The timing of the government’s dissolution suggests that president Poroshenko and likeminded political parties think that conditions in the country will be suitable for an election a few months from now—that is, the recent offensive against the separatists in the east will be successful. Or, it could be that even if the fighting continues, making a vote in places like the self-proclaimed “People’s Republics” of Donetsk and Luhansk impossible, it doesn’t matter to the parties ahead in the polls.

After all, Poroshenko was elected in May amid fierce fighting in the east, with polling booths in Donetsk and elsewhere in the region non-existent, blocked, or very sparsely attended (link in Ukrainian). Election monitors described the vote in the east as featuring “forced evictions and closures of District Election Commissions by armed groups, abductions, death threats, forced entry into private homes and the seizure of equipment and election materials.”

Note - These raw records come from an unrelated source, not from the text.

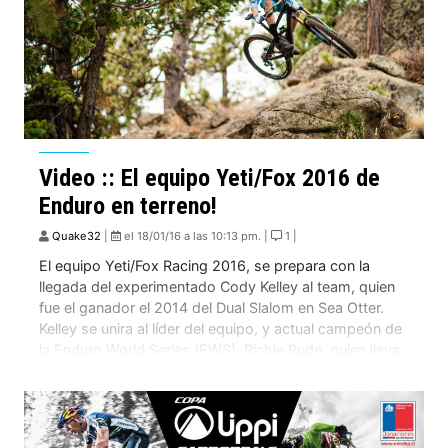
Video :: El equipo Yeti/Fox 2016 de
Enduro en terreno!
Quake32
|
el 18/01/16 a las 10:13 pm. |
1 |
El equipo Yeti/Fox Racing 2016, se prepara con la
llegada del experimentado Cody Kelley al team, quien
fue el ganador el 2014 del Dual Slalom en Sea Otter.
Kelley se unira al líder del equipo, y actual campeón de
la Enduro World Series (EWS), Richie Rude, quien lleva
5 años junto a Yeti. Ambos se […]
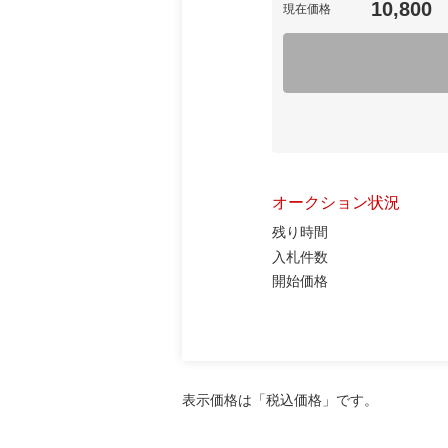
10,800
現在価格
オークション状況
残り時間
入札件数
開始価格
表示価格は「税込価格」です。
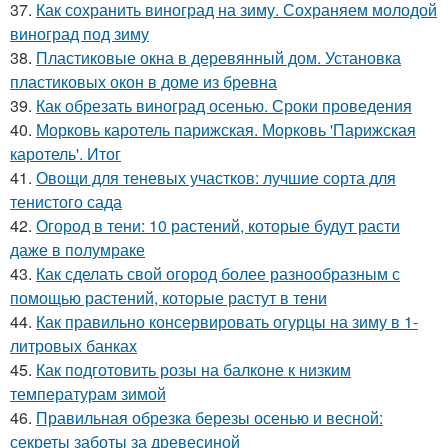
37.
Как сохранить виноград на зиму. Сохраняем молодой
виноград под зиму
38.
Пластиковые окна в деревянный дом. Установка
пластиковых окон в доме из бревна
39.
Как обрезать виноград осенью. Сроки проведения
40.
Морковь каротель парижская. Морковь 'Парижская
каротель'. Итог
41.
Овощи для теневых участков: лучшие сорта для
тенистого сада
42.
Огород в тени: 10 растений, которые будут расти
даже в полумраке
43.
Как сделать свой огород более разнообразным с
помощью растений, которые растут в тени
44.
Как правильно консервировать огурцы на зиму в 1-
литровых банках
45.
Как подготовить розы на балконе к низким
температурам зимой
46.
Правильная обрезка березы осенью и весной:
секреты заботы за древесиной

Former president Yanukovych’s pro-Russian Party of Regions, which won 30% of the vote in the 2012 parliamentary election, is currently polling in the low single digits (link in Ukrainian). The parties at the top of the opinion polls overwhelmingly favor closer ties with the West. It seems assured that any election in the near future would cement these parties’ grip on the parliament. It would also give the Ukrainian people another outlet to express the deep divisions that are tearing the country apart.